Tim Gabungan Bawaslu Pasaman Tertibkan 1.285 APK Ilegal

Tim Gabungan Bawaslu Pasaman Tertibkan 1285 APK Ilegal Penertiban APK Ilegal di kawasan Jalan Jenderal Sudirman Lubuk Sikaping, Selasa (6/10/2020).

Covesia.com - Badan Pengawas Pemilihan Umum (Bawaslu) Kabupaten Pasaman, Sumatera Barat bersama tim gabungan sudah menertibkan sebanyak 1.285 Alat Peraga Kampaye (APK) baik bakal calon bupati dan bacalon wakil bupati, maupun paslon bupati dan wakil bupati yang tidak sesuai dengan ketentuan peraturan perundang-undangan di 12 kecamatan di daerah itu.

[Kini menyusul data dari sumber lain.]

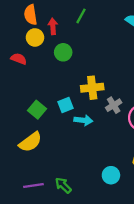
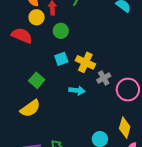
red semicircle: (19, 59) -> (22, 36), size x1.5
yellow cross: (92, 88) -> (85, 62), turned 30
cyan square: (65, 105) -> (61, 59), moved

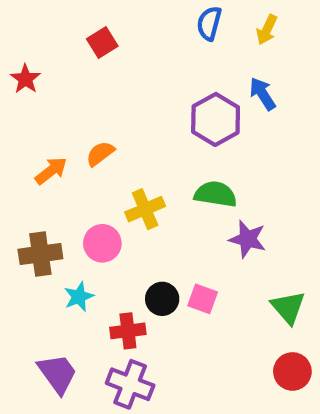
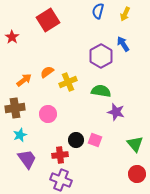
red square: (102, 43) -> (48, 20), size x1.6
yellow cross: (145, 209) -> (68, 82), moved
brown cross: (40, 254) -> (15, 108), moved
cyan star: (79, 297) -> (20, 135), moved
purple trapezoid: (57, 374) -> (27, 159), moved

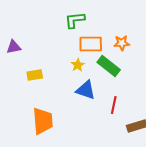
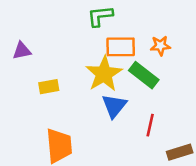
yellow star: (78, 65) -> (104, 74), size x2.0
blue triangle: (86, 90) -> (114, 106), turned 50

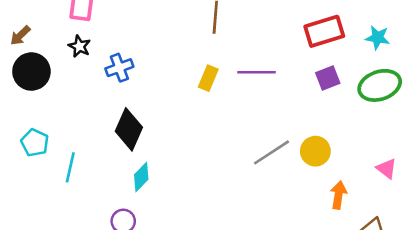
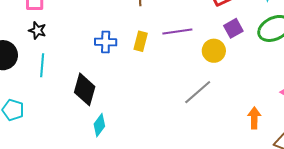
blue cross: (119, 68) -> (106, 42), moved, turned 30
yellow circle: (315, 151) -> (214, 51), moved
cyan line: (70, 167) -> (42, 65), moved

Koordinator Divisi Pengawasan Hubungan Masyarakat dan Antar Lembaga Bawaslu Pasaman, Mesrawati mengatakan, berdasarkan hasil rapat koordinasi bersama stakholder dan Paslon terkait PKPU Nomor 4 tahun 2017 di rubah dengan PKPU Nomor 11 tahun 2020, tentang Kampanye Pemilihan Gubernur-wakil Gubernur, Pemilihan Bupati - Wakil bupati, dan pemilihan Walikota dan Wakil walikota.

"Operasi penertiban dilakukan oleh Satpol PP Kabupaten Pasaman atas rekomendasi dari Bawaslu dan didampingi oleh Bawaslu, KPU, Polri, TNI, Kejaksaan, Dinas Lingkungan Hidup, dan Pengawas Kecamatan," terang Mesrawati kepada Covesia.com, Selasa (6/10/2020).

Kata Mesrawati, operasi penertipan APK ini dilakukan, mengingat sejak 26 September 2020 lalu sudah memasuki masa kampanye.

"APK ilegal itu merupakan yang pernah dipasang oleh tim sukses bakal calon bupati -bacalon wakil bupati, maupun paslon bupati-wakil bupati Pasaman. karena belum memuat nomor urut dan gambar partai pengusung sesuai desain KPU," imbuhnya.

Pihaknya menambahkan, ke depan APK paslon akan difasilitasi oleh KPU. Timses dapat menggandakan jumlahnya. Kemudian, tempat pemasangan juga sudah diatur dalam peraturan KPU.

"APK yang boleh dipasang oleh calon atau Tim pemenangan ditahapan kampanye ini adalah APK yang difasilitasi oleh KPU, serta APK tambahan yang dicetak oleh Paslon itu sendiri dan didaftarkan disainsnya ke KPU serta di pasang di zona - zona yang telah ditetapkan oleh KPU," katanya.

Dengan telah ditertibkannya APK yang belum resmi sesuai yang diatur dalam PKPU Nomor 11 tahun 2020, maka Mesrawati berharap kepada Paslon dan Tim pemenangan agar memasang APK yang telah difasilitasi oleh KPU, serta APK tambahan yang dicetak oleh Paslon itu sendiri. Begitu juga dengan pemasangannya harus sesuai zona yang telah ditentukan.

"Jika nanti kita masih menemukan adanya APK yang tidak dipasang di zona yang telah ditentukan, maka Bawaslu Pasaman akan memberikan himbauan secara tertulis kepada Paslon dan Tim Pemenangan agar APK tersebut dipindahkan sesuai zona yang sudah ditentukan," tandasnya.

Terpisah, Kepala Dinas Satpol PP Pasaman, Aan Afrinaldi menambahkan, dalam penertiban ribuan APK oleh Bawaslu bersama Tim Gabungan Kabupaten kemarin melibatkan 44 orang personil meliputi, dari pihak Polri sebanyak 9 orang, TNI 9 orang, Kejaksaan 3 orang, Pol PP 15 orang, KPU 3 orang, Kesbang Pol 3 orang, dan Bawaslu 3 orang.

Dalam Tim Gabungan Kabupaten kemari, dibagi menjadi tiga Tim yakni, Tim I dengan lokasi operasi Kecamatan Lubuksikaping - Bonjol, Tim II Kecamatan Panti dan Padang Gelugur, dan Tim III Kecamatan Rao dan Rao Selatan.

"Untuk kecamatan Simpati, Tigonagari, Duo Koto, Mapattunggul, Mapattunggul Selatan dan Rao Utara penertiban APK nya dilakukan oleh Panwas Kecamatan bersama unsur forkopimca lainnya. Jadi, khusus untuk yang 6 kecamatan ini, penertiban APK tersebut diserahkan ke Panwas Kecamatan bersama unsur Forkopimcanya masing-masing," kata Aan.